→ Action item:
Below are records; work out how many of their lines contain "назад" and give only that number.
^^^^^^^^
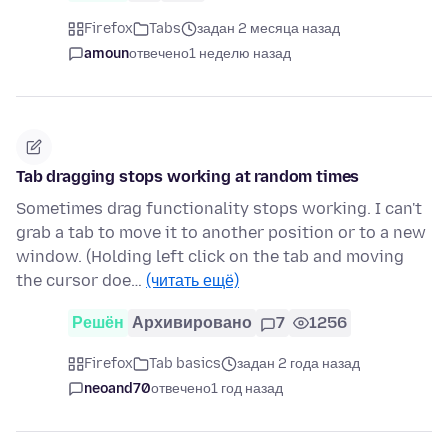
Firefox
Tabs
задан 2 месяца назад
amoun
отвечено
1 неделю назад
Tab dragging stops working at random times
Sometimes drag functionality stops working. I can't
grab a tab to move it to another position or to a new
window. (Holding left click on the tab and moving
the cursor doe…
(читать ещё)
Решён
Архивировано
7
1256
Firefox
Tab basics
задан 2 года назад
neoand70
отвечено
1 год назад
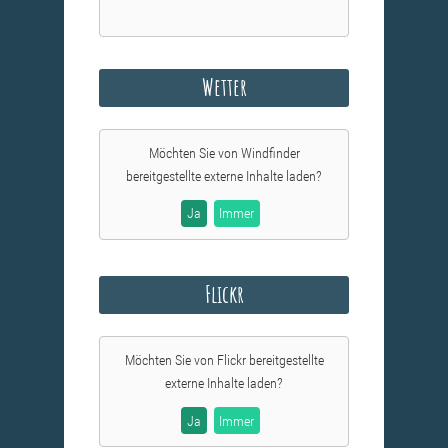
Wetter
Möchten Sie von
Windfinder
bereitgestellte externe Inhalte laden?
Ja
Immer
Flickr
Möchten Sie von
Flickr
bereitgestellte
externe Inhalte laden?
Ja
Immer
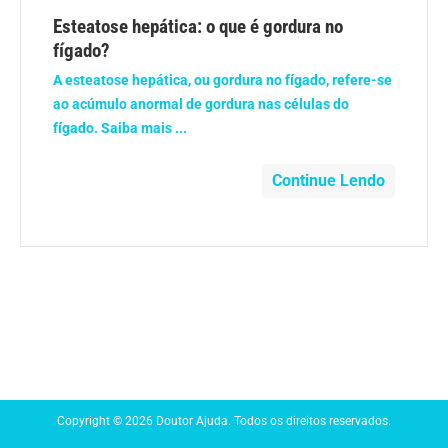
Anemia
Esteatose hepática: o que é gordura no
fígado?
Anestesia
A esteatose hepática, ou gordura no fígado, refere-se
ao acúmulo anormal de gordura nas células do
Aparelho Digestivo
fígado. Saiba mais ...
Atividade física
Continue Lendo
Beleza e Cosmética
Câncer
Cirurgia Plástica
Coronavírus
Copyright © 2026 Doutor Ajuda. Todos os direitos reservados.
Dengue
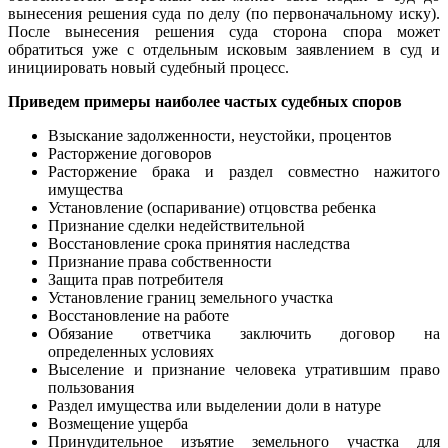
вынесения решения суда по делу (по первоначальному иску).
После вынесения решения суда сторона спора может
обратиться уже с отдельным исковым заявлением в суд и
инициировать новый судебный процесс.
Приведем примеры наиболее частых судебных споров
Взыскание задолженности, неустойки, процентов
Расторжение договоров
Расторжение брака и раздел совместно нажитого
имущества
Установление (оспаривание) отцовства ребенка
Признание сделки недействительной
Восстановление срока принятия наследства
Признание права собственности
Защита прав потребителя
Установление границ земельного участка
Восстановление на работе
Обязание ответчика заключить договор на
определенных условиях
Выселение и признание человека утратившим право
пользования
Раздел имущества или выделении доли в натуре
Возмещение ущерба
Принудительное изъятие земельного участка для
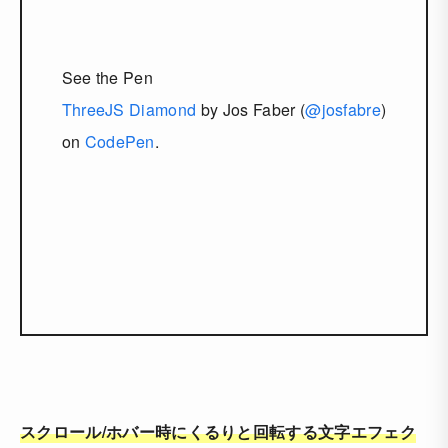
See the Pen
ThreeJS Diamond
by Jos Faber (
@josfabre
)
on
CodePen
.
スクロール/ホバー時にくるりと回転する文字エフェク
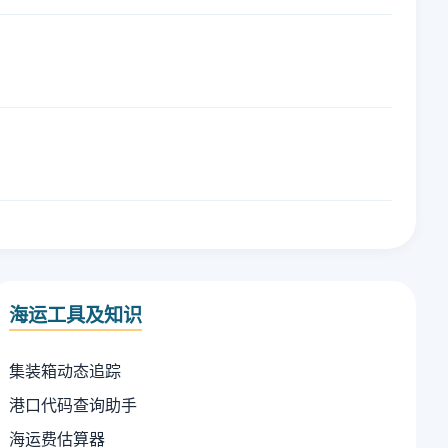
海运工具及知识
集装箱动态追踪
港口代码查询助手
海运费估算器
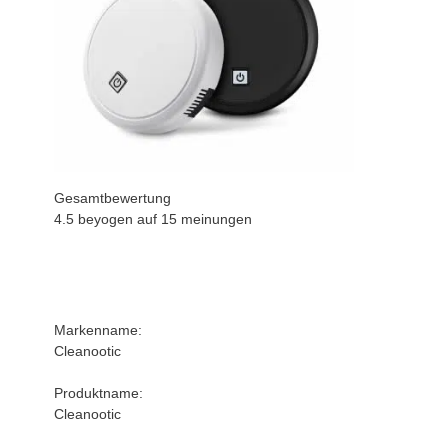
Gesamtbewertung
4.5 beyogen auf
15
meinungen
Markenname:
Cleanootic
Produktname:
Cleanootic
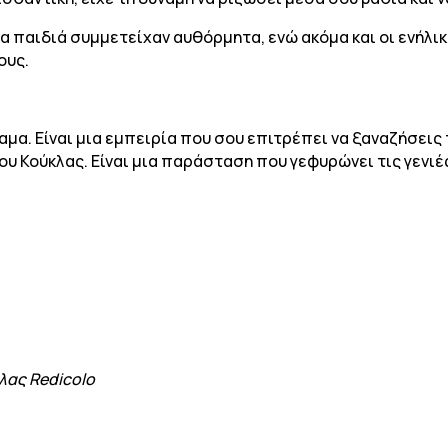
Τα παιδιά συμμετείχαν αυθόρμητα, ενώ ακόμα και οι ενή
ους.
αμα. Είναι μια εμπειρία που σου επιτρέπει να ξαναζήσεις 
ου Κούκλας. Είναι μια παράσταση που γεφυρώνει τις γενιέ
λας Redicolo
^^^^^^^^
→ Written solution:
4